Member of the Legislative Assembly of Quebec for Jacques-Cartier
- In office 1867–1882
- Succeeded by: Joseph-Alfred Mousseau

Personal details
- Born: July 3, 1827 Saint-Laurent, Lower Canada
- Died: April 30, 1892 (aged 64) Saint-Laurent, Quebec
- Party: Conservative

= Narcisse Lecavalier =

Canadian politician

Narcisse Lecavalier (July 3, 1827 - April 30, 1892) was a notary and political figure in Quebec. He represented Jacques-Cartier from 1867 to 1882 as a Conservative member.

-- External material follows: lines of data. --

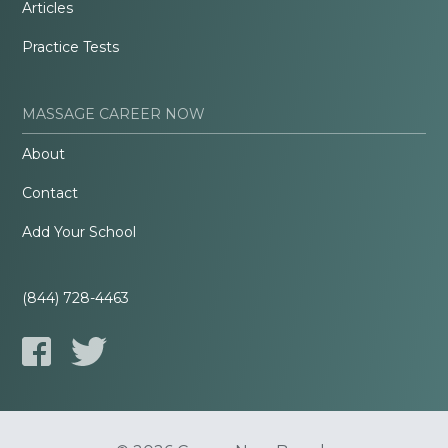
Articles
Practice Tests
MASSAGE CAREER NOW
About
Contact
Add Your School
(844) 728-4463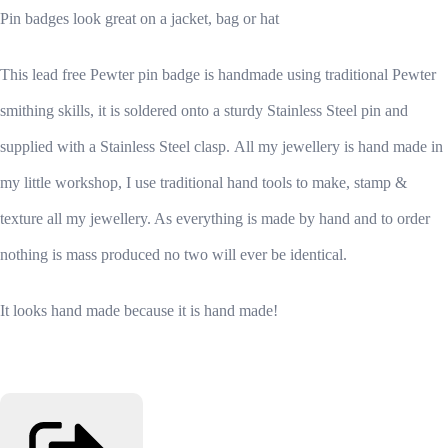
Pin badges look great on a jacket, bag or hat
This lead free Pewter pin badge is handmade using traditional Pewter
smithing skills, it is soldered onto a sturdy Stainless Steel pin and
supplied with a Stainless Steel clasp.
All my jewellery is hand made in
my little workshop, I use traditional hand tools to make, stamp &
texture all my jewellery. As everything is made by hand and to order
nothing is mass produced no two will ever be identical.
It looks hand made because it is hand made!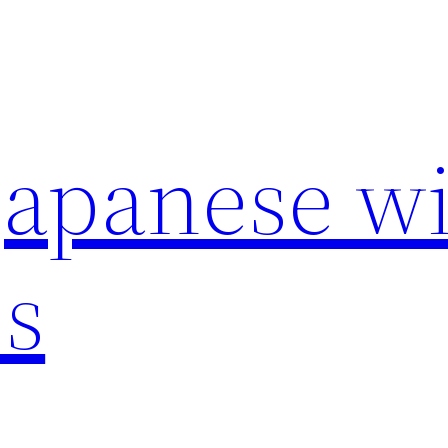
japanese wi
s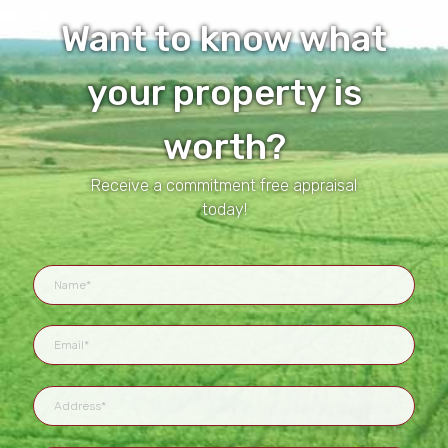
Want to know what
your property is
worth?
Receive a commitment free appraisal
today!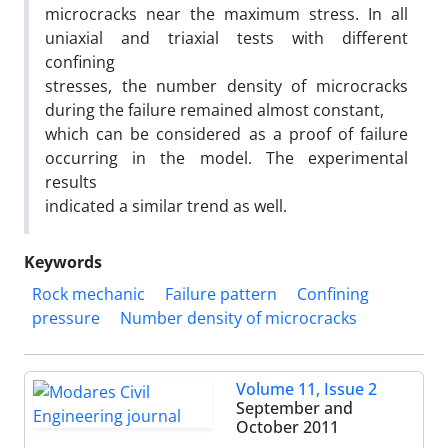
microcracks near the maximum stress. In all
uniaxial and triaxial tests with different
confining
stresses, the number density of microcracks
during the failure remained almost constant,
which can be considered as a proof of failure
occurring in the model. The experimental
results
indicated a similar trend as well.
Keywords
Rock mechanic
Failure pattern
Confining
pressure
Number density of microcracks
Volume 11, Issue 2
September and
October 2011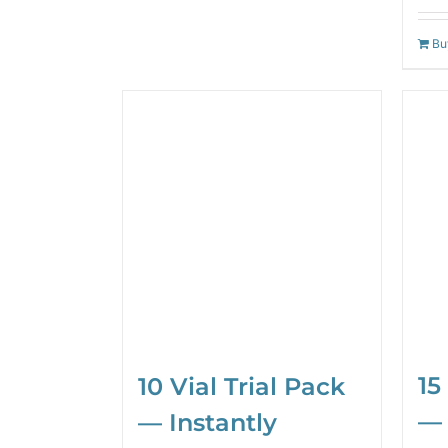
Bu
15
10 Vial Trial Pack
— 
— Instantly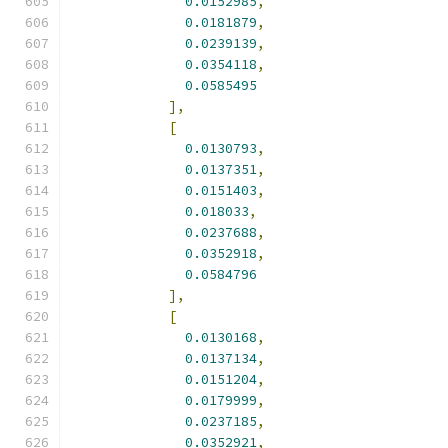
0.0152985
,
0.0181879
,
0.0239139
,
0.0354118
,
0.0585495
],
[
0.0130793
,
0.0137351
,
0.0151403
,
0.018033
,
0.0237688
,
0.0352918
,
0.0584796
],
[
0.0130168
,
0.0137134
,
0.0151204
,
0.0179999
,
0.0237185
,
0.0352921
,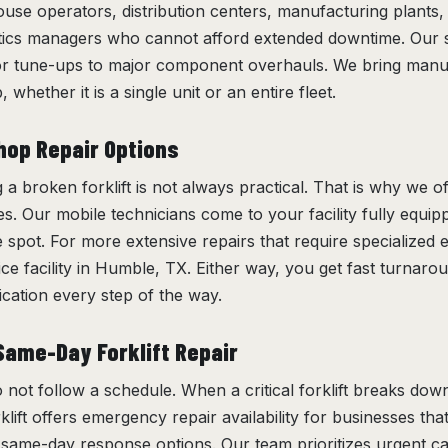
se operators, distribution centers, manufacturing plants,
tics managers who cannot afford extended downtime. Our 
or tune-ups to major component overhauls. We bring manuf
 whether it is a single unit or an entire fleet.
hop Repair Options
 broken forklift is not always practical. That is why we of
es. Our mobile technicians come to your facility fully equi
e spot. For more extensive repairs that require specialized
vice facility in Humble, TX. Either way, you get fast turnaro
ation every step of the way.
ame-Day Forklift Repair
 not follow a schedule. When a critical forklift breaks dow
klift offers emergency repair availability for businesses th
s same-day response options. Our team prioritizes urgent ca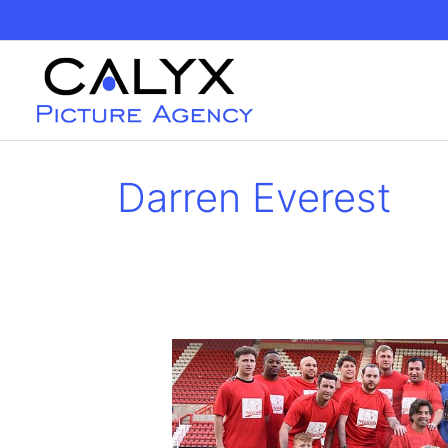
Skip
to
content
Darren Everest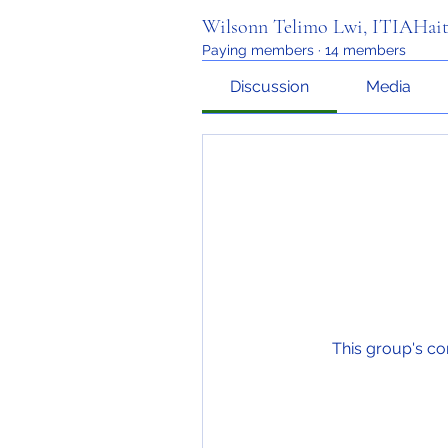
Wilsonn Telimo Lwi, ITIAHait
Paying members
·
14 members
Discussion
Media
This group's co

He was born in Saint-Laurent, Lower Canada, the son of Guillaume Lecavalier and Marie-Louise Groulx. Lecavalier studied theology at the Séminaire de Sainte-Thérèse. In 1853, he qualified as a notary and set up practice in Saint-Laurent. He married Marie-Émilie Grevier in 1856. Over the years, Lecavalier was secretary-treasurer for the municipal councils and for the school boards of Saint-Laurent, Notre-Dame-de-Grâce and Côte-des-Neiges. He resigned his seat in the Quebec assembly after he was named registrar for the counties of Hochelaga and Jacques-Cartier in 1882. He died at Saint-Laurent at the age of 64.